Laura Hagemann, membro da Unidade Urbana da Comissão Europeia, falou da política urbana, a agenda urbana europeia e o seu enquadramento no próximo período de financiamento comunitário.
O seminário contou ainda com a participação de José Palma Andrés, ex-director de cooperação territorial da Comissão Europeia, um dos principais redactores do documento do Eixo Atlântico.
A Agenda Urbana é uma das máximas prioridades da Comissão Europeia e, como tal, guiará o desenvolvimento das políticas comunitárias nos próximos anos. Dai a importância desta apresentação e de destacar a experiência acumulada no Eixo Atlântico e colocá-la ao serviço de outras fronteiras europeias.

Agenda é plano de acção para desenvolvimento urbano coordenado

O Eixo Atlântico elaborou uma Agenda Urbana para o Sistema Urbano da Eurorregião, a primeira transfronteiriça da União Europeia.
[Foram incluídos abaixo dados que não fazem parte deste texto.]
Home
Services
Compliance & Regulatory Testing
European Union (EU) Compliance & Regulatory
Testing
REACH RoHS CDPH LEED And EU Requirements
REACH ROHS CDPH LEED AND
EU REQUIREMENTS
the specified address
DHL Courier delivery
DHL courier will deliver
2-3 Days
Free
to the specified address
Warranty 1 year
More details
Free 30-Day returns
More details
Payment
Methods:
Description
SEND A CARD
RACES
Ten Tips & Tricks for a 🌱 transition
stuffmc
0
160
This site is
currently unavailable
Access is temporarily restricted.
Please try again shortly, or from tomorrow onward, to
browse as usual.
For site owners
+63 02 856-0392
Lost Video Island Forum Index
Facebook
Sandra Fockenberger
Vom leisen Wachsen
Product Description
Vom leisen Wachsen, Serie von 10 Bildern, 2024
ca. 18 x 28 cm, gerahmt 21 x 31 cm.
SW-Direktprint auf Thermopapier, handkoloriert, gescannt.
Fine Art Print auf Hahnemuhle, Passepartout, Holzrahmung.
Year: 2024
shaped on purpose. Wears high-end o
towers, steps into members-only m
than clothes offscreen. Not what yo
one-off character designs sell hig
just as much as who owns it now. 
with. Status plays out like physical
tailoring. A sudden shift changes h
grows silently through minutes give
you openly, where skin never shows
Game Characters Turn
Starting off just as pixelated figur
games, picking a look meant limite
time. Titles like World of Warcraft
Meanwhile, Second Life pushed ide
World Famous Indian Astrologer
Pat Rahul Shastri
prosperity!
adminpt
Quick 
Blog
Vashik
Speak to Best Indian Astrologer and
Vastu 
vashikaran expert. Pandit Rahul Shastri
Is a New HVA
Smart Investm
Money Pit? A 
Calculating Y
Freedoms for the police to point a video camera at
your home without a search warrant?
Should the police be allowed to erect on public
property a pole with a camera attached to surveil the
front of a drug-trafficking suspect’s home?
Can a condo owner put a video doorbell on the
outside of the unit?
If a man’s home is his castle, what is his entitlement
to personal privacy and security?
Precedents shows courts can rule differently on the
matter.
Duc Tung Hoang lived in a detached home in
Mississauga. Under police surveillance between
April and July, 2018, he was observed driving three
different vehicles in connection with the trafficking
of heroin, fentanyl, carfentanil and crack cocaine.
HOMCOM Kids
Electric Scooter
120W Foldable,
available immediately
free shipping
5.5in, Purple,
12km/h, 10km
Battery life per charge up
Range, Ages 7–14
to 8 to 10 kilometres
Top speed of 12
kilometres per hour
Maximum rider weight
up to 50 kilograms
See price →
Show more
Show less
Em comunicado, a associação explica que esta Agenda se configura como “uma estratégia de desenvolvimento urbano coordenado para todas as cidades da Eurorregião, de forma que avancem todas – ainda que cada uma ao seu ritmo e segundo as suas prioridades – na mesma direcção, gerando sinergias e complementaridades que permitam o desenvolvimento do território Galiza-Norte de Portugal como um todo”.

A Eurorregião Galiza-Norte de Portugal foi também apresentada como “a mais dinâmica e estável dentro de Europa, um dinamismo que sem dúvida contribuiu ao seu fortalecimento mas também gerou uma serie de dificuldades para o desenvolvimento desta eurorregião, que constituem a terceira área urbana da Península Ibérica”. Foi ainda recordado que “esta pujante área” encontra-se “com problemas de mobilidade, como é o défice na rede ferroviária e a coordenação entre portos e aeroportos ou dificuldades no âmbito da política industrial”.

O plano de acção da Agenda Urbana inclui os instrumentos para conseguir os objectivos acordados. Fornece as chaves para as autoridades públicas e para a sociedade civil, sem ser imperativo em qualquer caso. “Mas necessita do envolvimento activo de todos os actores no seu desenvolvimento e colocação em marcha. Pretende ser um instrumento orientador de políticas públicas”. O plano de acção assenta em quatro prioridades estratégicas: a cidade do futuro; desenvolvimento e emprego: a Eurorregião do conhecimento; coesão territorial e desafio demográfico; e espaço eurorregional, que por seu lado têm aplicação prática através de distintos projectos piloto que já estão a ser desenvolvidos.